§ What you have to do:
Excluding pictures, what does the listing below contain from the line with "December 2019" up to and including the line with "responsiveness/", word for word?

--- Records for this task Enclosed Below ---

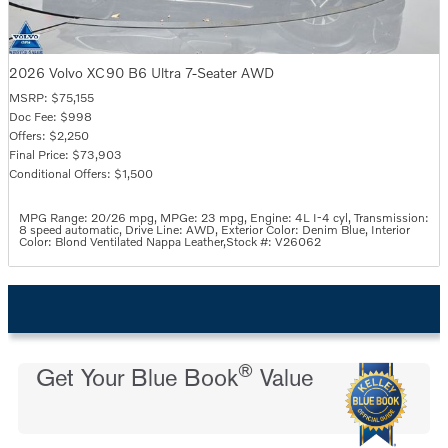
2026 Volvo XC90 B6 Ultra 7-Seater AWD
MSRP: $75,155
Doc Fee: $998
Offers: $2,250
Final Price: $73,903
Conditional Offers: $1,500
MPG Range: 20/26 mpg
,
MPGe: 23 mpg
,
Engine: 4L I-4 cyl
,
Transmission:
8 speed automatic
,
Drive Line: AWD
,
Exterior Color: Denim Blue
,
Interior
Color: Blond Ventilated Nappa Leather
,
Stock #: V26062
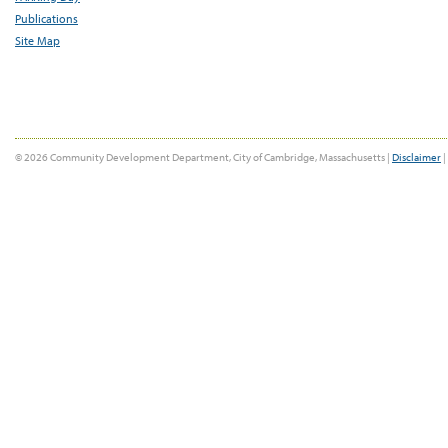
Publications
Site Map
© 2026 Community Development Department, City of Cambridge, Massachusetts |
Disclaimer
|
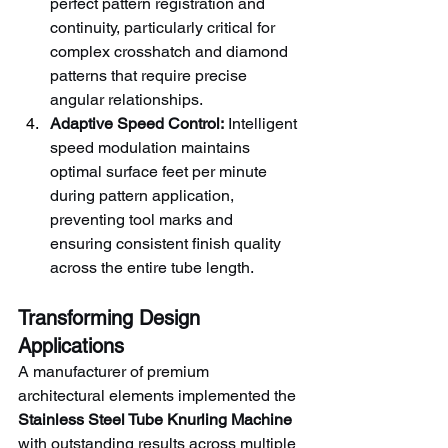
perfect pattern registration and 
continuity, particularly critical for 
complex crosshatch and diamond 
patterns that require precise 
angular relationships.
Adaptive Speed Control:
 Intelligent 
speed modulation maintains 
optimal surface feet per minute 
during pattern application, 
preventing tool marks and 
ensuring consistent finish quality 
across the entire tube length.
Transforming Design 
Applications
A manufacturer of premium 
architectural elements implemented the 
Stainless Steel Tube Knurling Machine
with outstanding results across multiple 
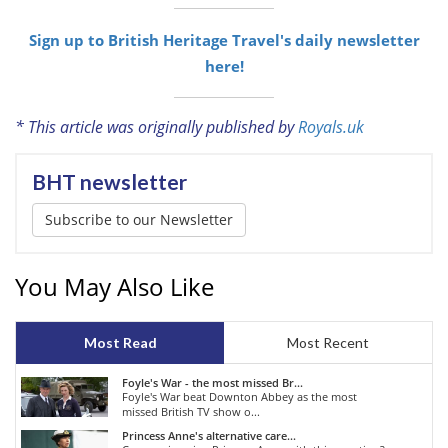
Sign up to British Heritage Travel's daily newsletter
here!
* This article was originally published by
Royals.uk
BHT newsletter
Subscribe to our Newsletter
You May Also Like
Most Read
Most Recent
Foyle's War - the most missed Br...
Foyle's War beat Downton Abbey as the most
missed British TV show o...
Princess Anne's alternative care...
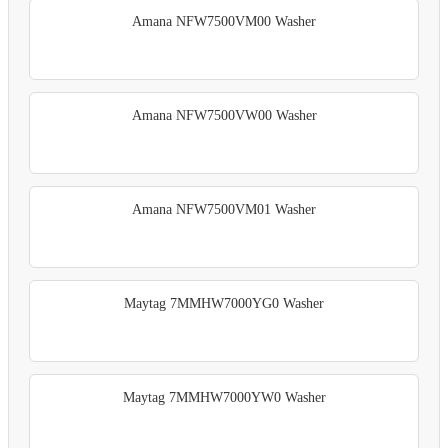
Amana NFW7500VM00 Washer
Amana NFW7500VW00 Washer
Amana NFW7500VM01 Washer
Maytag 7MMHW7000YG0 Washer
Maytag 7MMHW7000YW0 Washer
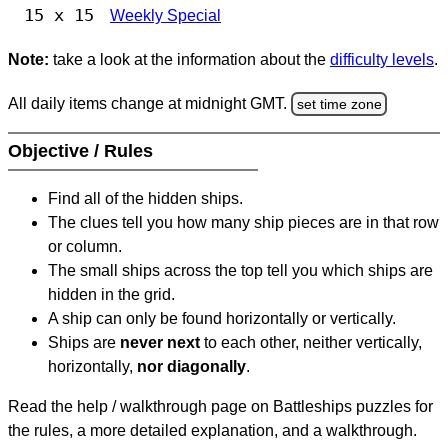
15 x 15
Weekly Special
Note:
take a look at the information about the
difficulty levels
.
All daily items change at midnight GMT.
set time zone
Objective / Rules
Find all of the hidden ships.
The clues tell you how many ship pieces are in that row
or column.
The small ships across the top tell you which ships are
hidden in the grid.
A ship can only be found horizontally or vertically.
Ships are
never next
to each other, neither vertically,
horizontally,
nor diagonally
.
Read the help / walkthrough page on Battleships puzzles for
the rules, a more detailed explanation, and a walkthrough.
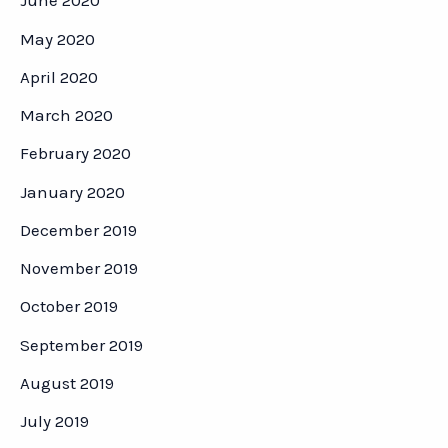
June 2020
May 2020
April 2020
March 2020
February 2020
January 2020
December 2019
November 2019
October 2019
September 2019
August 2019
July 2019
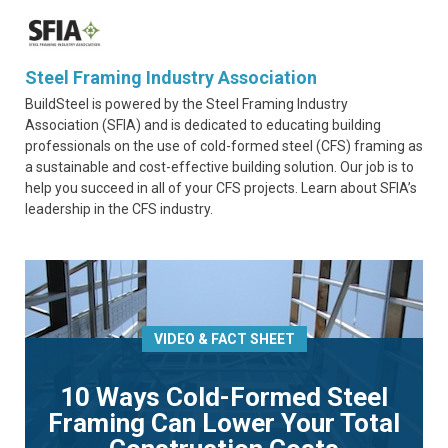
Steel Framing Industry Association
BuildSteel is powered by the Steel Framing Industry
Association (SFIA) and is dedicated to educating building
professionals on the use of cold-formed steel (CFS) framing as
a sustainable and cost-effective building solution. Our job is to
help you succeed in all of your CFS projects. Learn about SFIA’s
leadership in the CFS industry.
VIDEO & FACT SHEET
10 Ways Cold-Formed Steel
Framing Can Lower Your Total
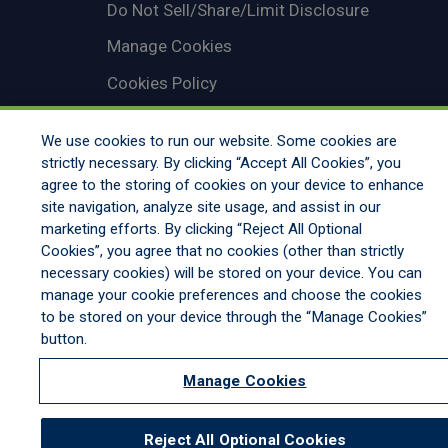
Do Not Sell/Share/Limit Disclosure
Manage Cookies
Cookies Policy
Accessibility
We use cookies to run our website. Some cookies are
Commitment to EEO
strictly necessary. By clicking “Accept All Cookies”, you
agree to the storing of cookies on your device to enhance
site navigation, analyze site usage, and assist in our
marketing efforts. By clicking “Reject All Optional
Cookies”, you agree that no cookies (other than strictly
necessary cookies) will be stored on your device. You can
manage your cookie preferences and choose the cookies
to be stored on your device through the “Manage Cookies”
button.
Manage Cookies
Reject All Optional Cookies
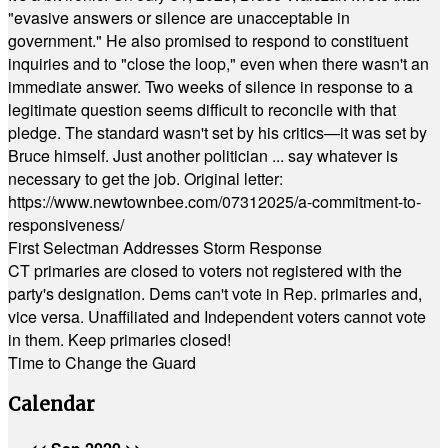
"evasive answers or silence are unacceptable in
government." He also promised to respond to constituent
inquiries and to "close the loop," even when there wasn't an
immediate answer. Two weeks of silence in response to a
legitimate question seems difficult to reconcile with that
pledge. The standard wasn't set by his critics—it was set by
Bruce himself. Just another politician ... say whatever is
necessary to get the job. Original letter:
https://www.newtownbee.com/07312025/a-commitment-to-
responsiveness/
First Selectman Addresses Storm Response
CT primaries are closed to voters not registered with the
party's designation. Dems can't vote in Rep. primaries and,
vice versa. Unaffiliated and Independent voters cannot vote
in them. Keep primaries closed!
Time to Change the Guard
Calendar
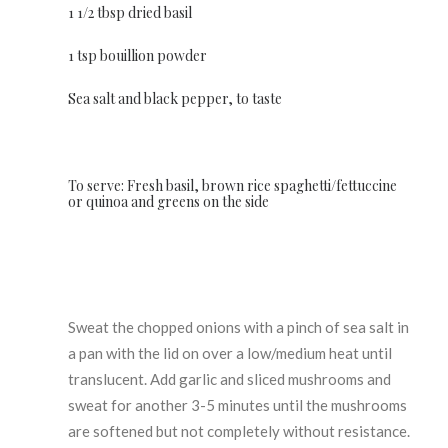
1 1/2 tbsp dried basil
1 tsp bouillion powder
Sea salt and black pepper, to taste
To serve: Fresh basil, brown rice spaghetti/fettuccine
or quinoa and greens on the side
Sweat the chopped onions with a pinch of sea salt in
a pan with the lid on over a low/medium heat until
translucent. Add garlic and sliced mushrooms and
sweat for another 3-5 minutes until the mushrooms
are softened but not completely without resistance.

--- End of Enclosed Records for this task ---

§ Written solution:
December 2019
November 2019
October 2019
September 2019
August 2019
July 2019
Steel Framing Industry Association
BuildSteel is powered by the Steel Framing Industry
Association (SFIA) and is dedicated to educating building
professionals on the use of cold-formed steel (CFS) framing as
a sustainable and cost-effective building solution. Our job is to
help you succeed in all of your CFS projects. Learn about SFIA’s
leadership in the CFS industry.
VIDEO & FACT SHEET
10 Ways Cold-Formed Steel
Framing Can Lower Your Total
Do Not Sell/Share/Limit Disclosure
Manage Cookies
Cookies Policy
Accessibility
We use cookies to run our website. Some cookies are
Commitment to EEO
strictly necessary. By clicking “Accept All Cookies”, you
agree to the storing of cookies on your device to enhance
site navigation, analyze site usage, and assist in our
marketing efforts. By clicking “Reject All Optional
Cookies”, you agree that no cookies (other than strictly
necessary cookies) will be stored on your device. You can
manage your cookie preferences and choose the cookies
to be stored on your device through the “Manage Cookies”
button.
Manage Cookies
Reject All Optional Cookies
"evasive answers or silence are unacceptable in
government." He also promised to respond to constituent
inquiries and to "close the loop," even when there wasn't an
immediate answer. Two weeks of silence in response to a
legitimate question seems difficult to reconcile with that
pledge. The standard wasn't set by his critics—it was set by
Bruce himself. Just another politician ... say whatever is
necessary to get the job. Original letter:
https://www.newtownbee.com/07312025/a-commitment-to-
responsiveness/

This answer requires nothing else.